## Task description
Reproduce every record exactly as it appears, but not the pictures.

(Page-level text extractions)
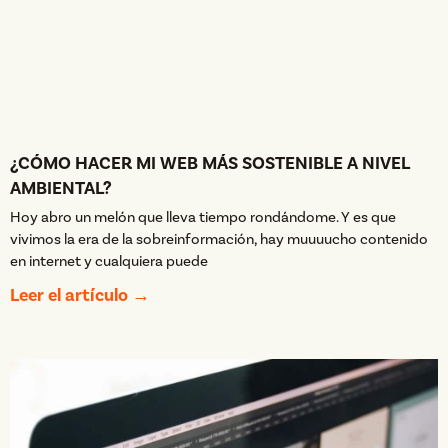
¿CÓMO HACER MI WEB MÁS SOSTENIBLE A NIVEL
AMBIENTAL?
Hoy abro un melón que lleva tiempo rondándome. Y es que
vivimos la era de la sobreinformación, hay muuuucho contenido
en internet y cualquiera puede
Leer el artículo →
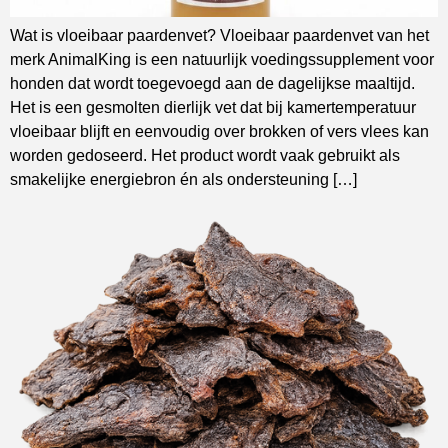
Wat is vloeibaar paardenvet? Vloeibaar paardenvet van het
merk AnimalKing is een natuurlijk voedingssupplement voor
honden dat wordt toegevoegd aan de dagelijkse maaltijd.
Het is een gesmolten dierlijk vet dat bij kamertemperatuur
vloeibaar blijft en eenvoudig over brokken of vers vlees kan
worden gedoseerd. Het product wordt vaak gebruikt als
smakelijke energiebron én als ondersteuning […]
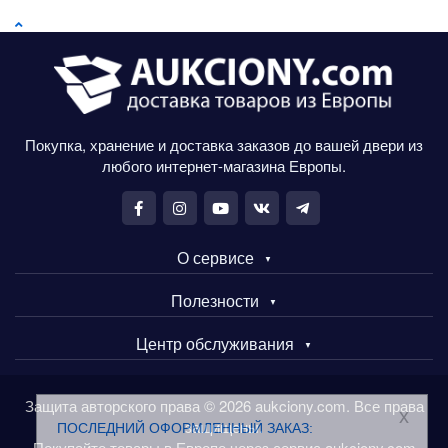
Покупка, хранение и доставка заказов до вашей двери из
любого интернет-магазина Европы.
О сервисе
Полезности
Центр обслуживания
Защита авторского права © 2026 aukciony.com. Все права
x
защищены.
ПОСЛЕДНИЙ ОФОРМЛЕННЫЙ ЗАКАЗ:
Покупайте товары в Европе через сервис aukciony.com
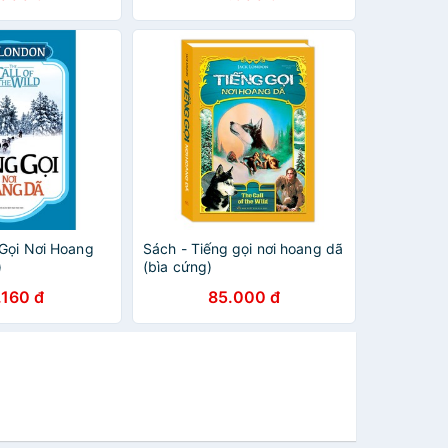
 Gọi Nơi Hoang
Sách - Tiếng gọi nơi hoang dã
)
(bìa cứng)
.160 đ
85.000 đ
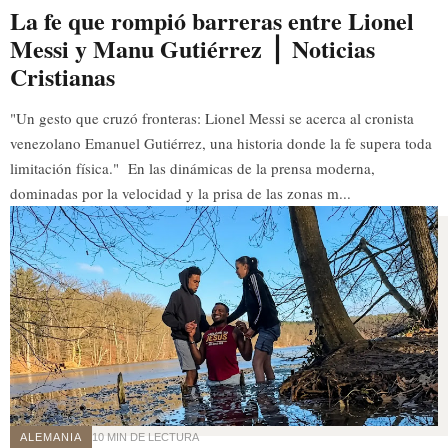
La fe que rompió barreras entre Lionel
Messi y Manu Gutiérrez ⎪ Noticias
Cristianas
"Un gesto que cruzó fronteras: Lionel Messi se acerca al cronista
venezolano Emanuel Gutiérrez, una historia donde la fe supera toda
limitación física." En las dinámicas de la prensa moderna,
dominadas por la velocidad y la prisa de las zonas m...
ALEMANIA
10 MIN DE LECTURA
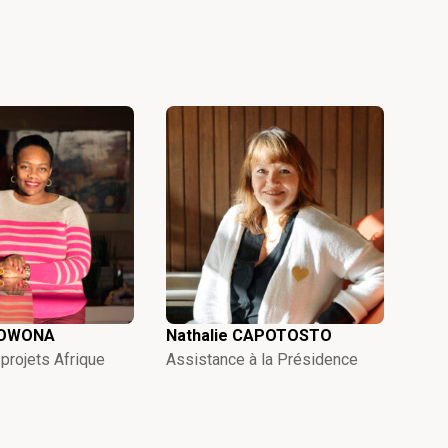
e OWONA
Nathalie CAPOTOSTO
projets Afrique
Assistance à la Présidence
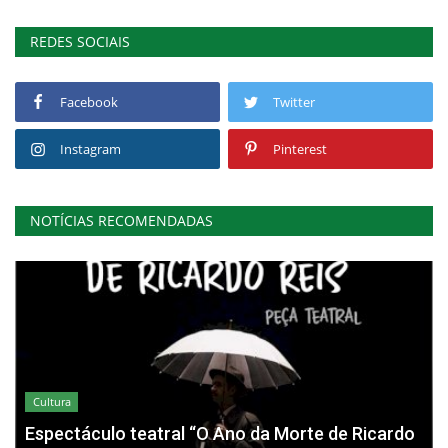
REDES SOCIAIS
Facebook
Twitter
Instagram
Pinterest
NOTÍCIAS RECOMENDADAS
Cultura
Espectáculo teatral “O Ano da Morte de Ricardo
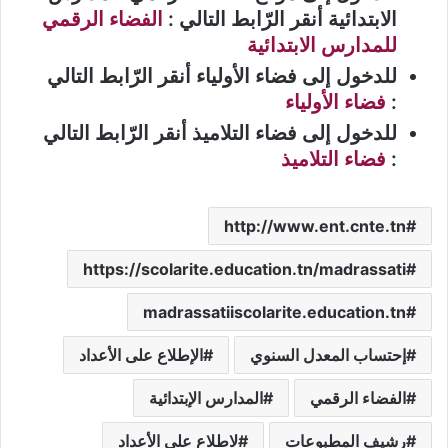
الابتدائية أنقر الرّابط التالي :
الفضاء الرقمي
للمدارس الابتدائية
للدخول إلى فضاء الأولياء أنقر الرّابط التالي
:
فضاء الأولياء
للدخول إلى فضاء التلاميذ أنقر الرّابط التالي
:
فضاء التلاميذ
http://www.ent.cnte.tn
https://scolarite.education.tn/madrassati
madrassatiiscolarite.education.tn
إحتساب المعدل السنوي
الإطلاع على الأعداد
الفضاء الرقمي
المدارس الإبتدائية
رشيف المطبوعات
لاطلاع على الأعداد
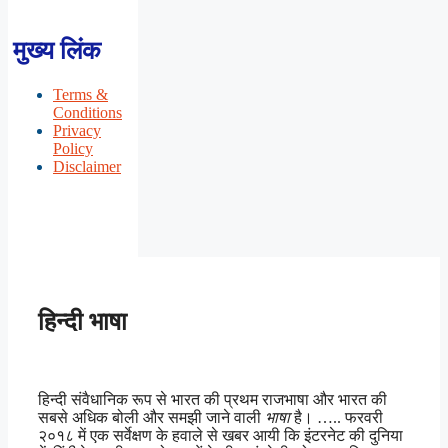
मुख्य लिंक
Terms &
Conditions
Privacy
Policy
Disclaimer
हिन्दी भाषा
हिन्दी संवैधानिक रूप से भारत की प्रथम राजभाषा और भारत की
सबसे अधिक बोली और समझी जाने वाली
भाषा
है। ….. फरवरी
२०१८ में एक सर्वेक्षण के हवाले से खबर आयी कि इंटरनेट की दुनिया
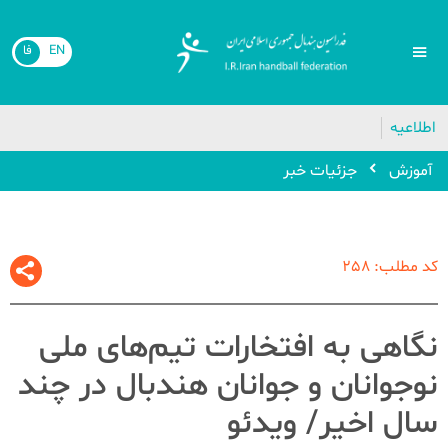
EN
فا
اطلاعیه
آموزش
جزئیات خبر
کد مطلب: 258
نگاهی به افتخارات تیم‌های ملی
نوجوانان و جوانان هندبال در چند
سال اخیر/ ویدئو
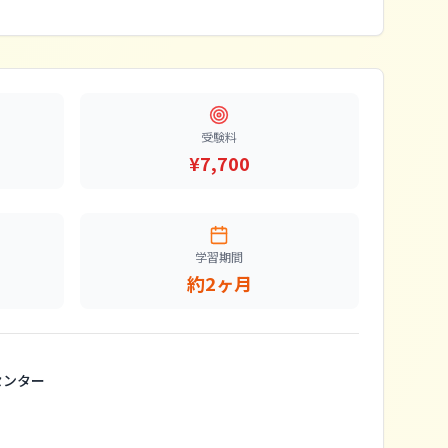
受験料
¥7,700
学習期間
約2ヶ月
センター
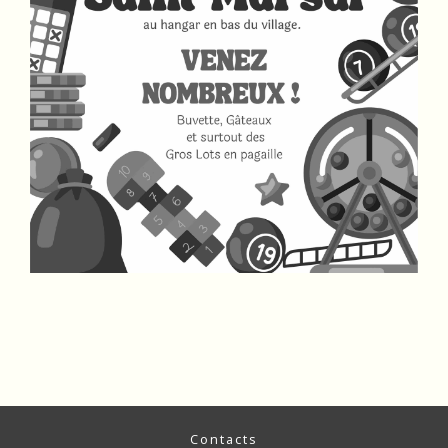
Contacts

## Solution to this task
¿CÓMO HACER MI WEB MÁS SOSTENIBLE A NIVEL
AMBIENTAL?
Hoy abro un melón que lleva tiempo rondándome. Y es que
vivimos la era de la sobreinformación, hay muuuucho contenido
en internet y cualquiera puede
Leer el artículo →
Wat is vloeibaar paardenvet? Vloeibaar paardenvet van het
merk AnimalKing is een natuurlijk voedingssupplement voor
honden dat wordt toegevoegd aan de dagelijkse maaltijd.
Het is een gesmolten dierlijk vet dat bij kamertemperatuur
vloeibaar blijft en eenvoudig over brokken of vers vlees kan
worden gedoseerd. Het product wordt vaak gebruikt als
smakelijke energiebron én als ondersteuning […]
Покупка, хранение и доставка заказов до вашей двери из
любого интернет-магазина Европы.
О сервисе
Полезности
Центр обслуживания
Защита авторского права © 2026 aukciony.com. Все права
x
защищены.
ПОСЛЕДНИЙ ОФОРМЛЕННЫЙ ЗАКАЗ:
Покупайте товары в Европе через сервис aukciony.com
 Gọi Nơi Hoang
Sách - Tiếng gọi nơi hoang dã
)
(bìa cứng)
.160 đ
85.000 đ
La fe que rompió barreras entre Lionel
Messi y Manu Gutiérrez ⎪ Noticias
Cristianas
"Un gesto que cruzó fronteras: Lionel Messi se acerca al cronista
venezolano Emanuel Gutiérrez, una historia donde la fe supera toda
limitación física." En las dinámicas de la prensa moderna,
dominadas por la velocidad y la prisa de las zonas m...
ALEMANIA
10 MIN DE LECTURA
e OWONA
Nathalie CAPOTOSTO
projets Afrique
Assistance à la Présidence
REDES SOCIAIS
Facebook
Twitter
Instagram
Pinterest
NOTÍCIAS RECOMENDADAS
Cultura
Espectáculo teatral “O Ano da Morte de Ricardo
الابتدائية أنقر الرّابط التالي :
الفضاء الرقمي
للمدارس الابتدائية
للدخول إلى فضاء الأولياء أنقر الرّابط التالي
:
فضاء الأولياء
للدخول إلى فضاء التلاميذ أنقر الرّابط التالي
:
فضاء التلاميذ
http://www.ent.cnte.tn
https://scolarite.education.tn/madrassati
madrassatiiscolarite.education.tn
إحتساب المعدل السنوي
الإطلاع على الأعداد
الفضاء الرقمي
المدارس الإبتدائية
رشيف المطبوعات
لاطلاع على الأعداد
मुख्य लिंक
Terms &
Conditions
Privacy
Policy
Disclaimer
हिन्दी भाषा
हिन्दी संवैधानिक रूप से भारत की प्रथम राजभाषा और भारत की
सबसे अधिक बोली और समझी जाने वाली
भाषा
है। ….. फरवरी
२०१८ में एक सर्वेक्षण के हवाले से खबर आयी कि इंटरनेट की दुनिया
EN
فا
اطلاعیه
آموزش
جزئیات خبر
کد مطلب: 258
نگاهی به افتخارات تیم‌های ملی
نوجوانان و جوانان هندبال در چند
سال اخیر/ ویدئو
受験料
¥7,700
学習期間
約2ヶ月
センター
Contacts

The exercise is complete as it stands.